Northumberland County Commissioner
- In office November 24, 2010 – January 3, 2012
- Preceded by: Kurt Masser
- Succeeded by: Rick Shoch

Member of the Pennsylvania House of Representatives from the 108th district
- In office April 8, 1980 – January 4, 2011
- Preceded by: George O. Wagner
- Succeeded by: Lynda Schlegel Culver

Personal details
- Born: September 21, 1928 Dalmatia, Pennsylvania
- Died: December 30, 2013 (aged 85) Sunbury, Pennsylvania
- Party: Republican
- Spouse: Helen Heckert
- Alma mater: Susquehanna University

Military service
- Allegiance: United States
- Branch/service: United States Marine Corps
- Years of service: 1951 — 1957

= Merle Phillips =

American politician

Merle H. Phillips (September 21, 1928 – December 30, 2013) was a Republican member of the Pennsylvania House of Representatives for the 108th District from 1980 until retiring in 2010. He also was appointed as Northumberland County Commissioner in 2010 to finish Kurt Masser's term after the position was vacated when Masser was elected to the 107th District.

==Career==
Prior to his election to the State House, Phillips was the president of Irish Valley Food Processing. He served in the United States Marine Corps for four and a half years active duty and two years in the Reserves.

Phillips ended his term serving in House Leadership as Republican Caucus Administrator. Previously, he has served as Republican Chairman and Vice Chairman of the Game and Fisheries Committee and Secretary of the Agricultural and Rural Affairs Committee, as well as serving as a member of the Transportation and Appropriations Committees.
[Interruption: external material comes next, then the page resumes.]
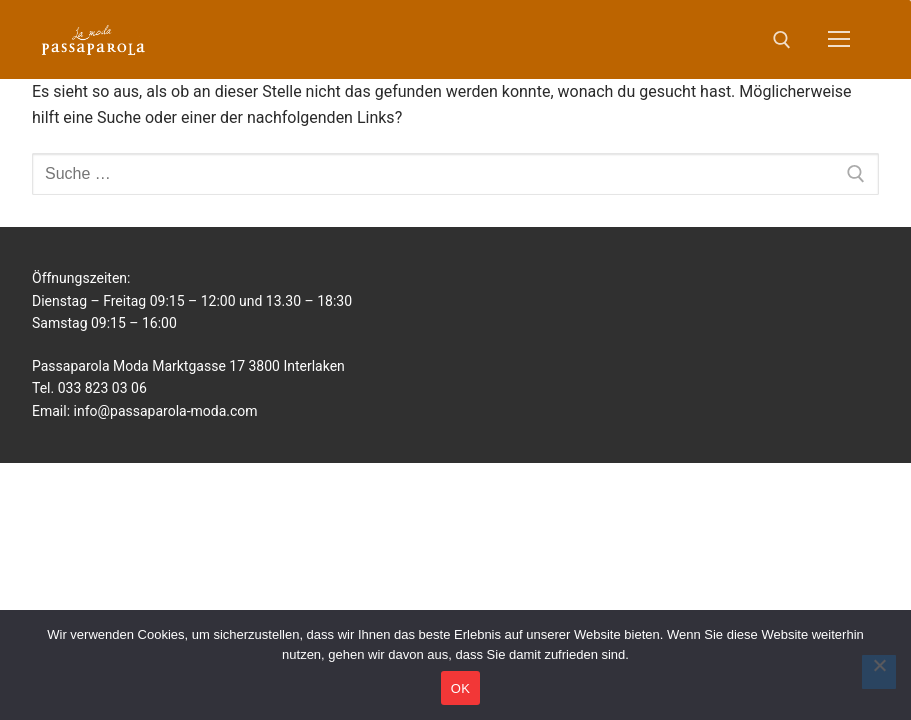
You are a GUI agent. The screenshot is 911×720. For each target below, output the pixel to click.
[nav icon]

On January 15, 2010, Phillips announced he would not be seeking reelection. Since retiring from the state House of Representatives he has been appointed to fill a vacancy as a commissioner of Northumberland County in November 2010.

On November 8, 2011, Phillips only captured 17% of the vote for Northumberland County Commissioner. He was succeeded by Republican Rick Shoch.

==Personal==
Representative Phillips resided in Upper Augusta Township. He and his wife had five children.

Merle Phillips died on December 30, 2013.